In truth, West Africans “discovered” the Americas as early as 1311 and traversed the Atlantic ocean in expeditionary fleets from 1311 to 1460. King Abubakari the Second of Mali established trade routes and villages in the Americas during this period. African tribes that established their presence in the New World from 1311 to 1460 included the Charrúa of Brazil, the black Caribs of Saint Vincent in the Gulf of Mexico, the Yamasee of Florida, and many other “true Negroes” from Africa who were well-known to Spaniards in 1492. Noted anthropologist Ivan Van Sertima meticulously documented this profound and deliberate omission from American history books in his critically acclaimed book titled, “They Came Before Columbus”, (New York: Random House, 1976).
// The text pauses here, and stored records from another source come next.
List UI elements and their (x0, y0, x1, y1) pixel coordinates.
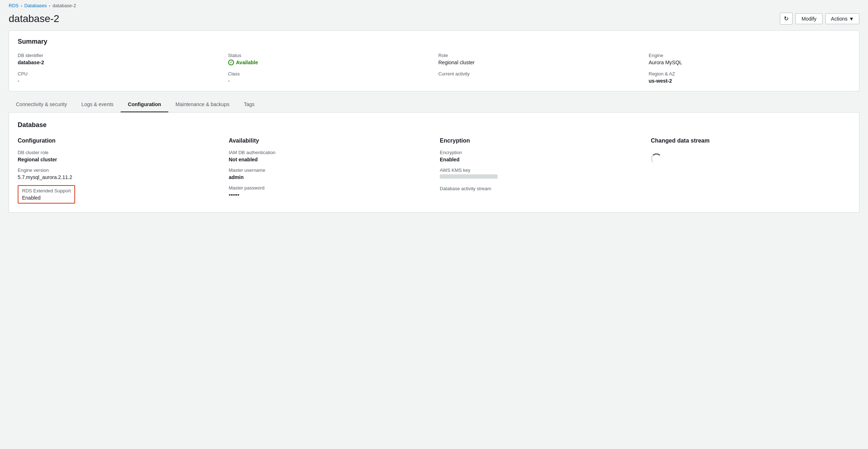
page-header: database-2 ↻ Modify Actions ▼ (0, 11, 868, 30)
cpu-label: CPU (18, 71, 220, 77)
breadcrumb-current: database-2 (53, 3, 76, 8)
current-activity-label: Current activity (438, 71, 640, 77)
actions-button[interactable]: Actions ▼ (825, 13, 859, 24)
summary-col-role: Role Regional cluster Current activity (438, 53, 640, 84)
summary-col-engine: Engine Aurora MySQL Region & AZ us-west-… (649, 53, 851, 84)
breadcrumb-rds[interactable]: RDS (9, 3, 18, 8)
class-label: Class (228, 71, 430, 77)
summary-col-db: DB identifier database-2 CPU - (18, 53, 220, 84)
summary-region: Region & AZ us-west-2 (649, 71, 851, 84)
kms-key-bar (440, 174, 498, 179)
configuration-col-title: Configuration (18, 138, 217, 144)
page-title: database-2 (9, 13, 59, 25)
tab-configuration[interactable]: Configuration (121, 97, 168, 112)
encryption-col-title: Encryption (440, 138, 639, 144)
db-cluster-role-label: DB cluster role (18, 150, 217, 155)
breadcrumb-sep-2: › (49, 3, 51, 8)
tabs-bar: Connectivity & security Logs & events Co… (9, 97, 859, 113)
engine-label: Engine (649, 53, 851, 58)
page-wrapper: RDS › Databases › database-2 database-2 … (0, 0, 868, 449)
content-grid: Configuration DB cluster role Regional c… (18, 138, 850, 204)
iam-auth-value: Not enabled (229, 157, 429, 162)
encryption-label: Encryption (440, 150, 639, 155)
changed-data-stream-title: Changed data stream (651, 138, 851, 144)
tab-logs[interactable]: Logs & events (74, 97, 121, 112)
master-username-value: admin (229, 174, 429, 180)
database-activity-stream-label: Database activity stream (440, 186, 639, 191)
configuration-column: Configuration DB cluster role Regional c… (18, 138, 217, 204)
loading-spinner (651, 153, 662, 164)
summary-col-status: Status Available Class - (228, 53, 430, 84)
extended-support-label: RDS Extended Support (22, 188, 71, 193)
breadcrumb: RDS › Databases › database-2 (0, 0, 868, 11)
region-az-label: Region & AZ (649, 71, 851, 77)
master-password-label: Master password (229, 185, 429, 191)
role-value: Regional cluster (438, 60, 640, 65)
class-value: - (228, 78, 430, 84)
region-az-value: us-west-2 (649, 78, 851, 84)
status-value: Available (228, 60, 430, 65)
aws-kms-key-label: AWS KMS key (440, 167, 639, 173)
master-password-value: •••••• (229, 192, 429, 198)
db-cluster-role-value: Regional cluster (18, 157, 217, 162)
extended-support-box: RDS Extended Support Enabled (18, 185, 75, 204)
db-identifier-value: database-2 (18, 60, 220, 65)
status-icon (228, 60, 234, 65)
status-label: Status (228, 53, 430, 58)
master-username-label: Master username (229, 167, 429, 173)
header-actions: ↻ Modify Actions ▼ (780, 13, 859, 25)
modify-button[interactable]: Modify (795, 13, 823, 24)
availability-column: Availability IAM DB authentication Not e… (229, 138, 429, 204)
role-label: Role (438, 53, 640, 58)
summary-title: Summary (18, 38, 850, 45)
summary-cpu: CPU - (18, 71, 220, 84)
breadcrumb-sep-1: › (21, 3, 22, 8)
summary-activity: Current activity (438, 71, 640, 77)
availability-col-title: Availability (229, 138, 429, 144)
iam-auth-label: IAM DB authentication (229, 150, 429, 155)
tab-connectivity[interactable]: Connectivity & security (9, 97, 74, 112)
tab-maintenance[interactable]: Maintenance & backups (168, 97, 236, 112)
extended-support-value: Enabled (22, 195, 71, 201)
main-content: Database Configuration DB cluster role R… (9, 113, 859, 213)
engine-version-value: 5.7.mysql_aurora.2.11.2 (18, 174, 217, 180)
cpu-value: - (18, 78, 220, 84)
breadcrumb-databases[interactable]: Databases (24, 3, 47, 8)
database-section-title: Database (18, 121, 850, 129)
summary-class: Class - (228, 71, 430, 84)
changed-data-stream-column: Changed data stream (651, 138, 851, 204)
tab-tags[interactable]: Tags (237, 97, 262, 112)
encryption-value: Enabled (440, 157, 639, 162)
refresh-button[interactable]: ↻ (780, 13, 793, 25)
summary-card: Summary DB identifier database-2 CPU - S… (9, 30, 859, 91)
engine-version-label: Engine version (18, 167, 217, 173)
summary-grid: DB identifier database-2 CPU - Status Av… (18, 53, 850, 84)
engine-value: Aurora MySQL (649, 60, 851, 65)
encryption-column: Encryption Encryption Enabled AWS KMS ke… (440, 138, 639, 204)
db-identifier-label: DB identifier (18, 53, 220, 58)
World famous historian James W. Loewen embraced Sertima’s work in “Lies My Teacher Told Me”. (Touchstone Books, 2007)

If American “scribes” will lie to us about who really “discovered” the Americas, how can we ever trust them to tell the truth about the life experiences of “Inmate No. 36223-001”? So, I must tell my own story, regardless of the adverse consequences from my captors. If I do not, those who have never lifted a finger to promote the fair administration of justice for people of color will use the imprimatur of their offices to write a version of history that favors and furthers their continued dominance over and abuse of people of color. The fire that is burning inside of me will not allow that to happen. Nothing but death will silence my voice and stop my writing.


For these friends and readers who still do not understand my attitude in this regard, they should read Howard Thurman’s book, “Jesus and the Disinherited” (Abingdon Press, 1949; republished by Beacon Press, 1976 and 1996). Dr. King traveled with this book everywhere he went.

Thurman’s book is relevant to this article because it explains why I fear no man, but I do fear God. It also explains why “hatred” is too much of a burden for me to bear, and why I must “love” my enemies. Finally, this book explains the importance of a recorded history that is free of cultural deception and bias. Only I can deliver a pristine recorded history of my life and imprisonment. Dr. King showed me how to do this in his April 16, 1963 “Letter from a Birmingham Jail”.

Federal prosecutors in Birmingham recently said I have “disdain” for the federal criminal justice system. I do not. I only have “disdain” for those inside the system who pervert it.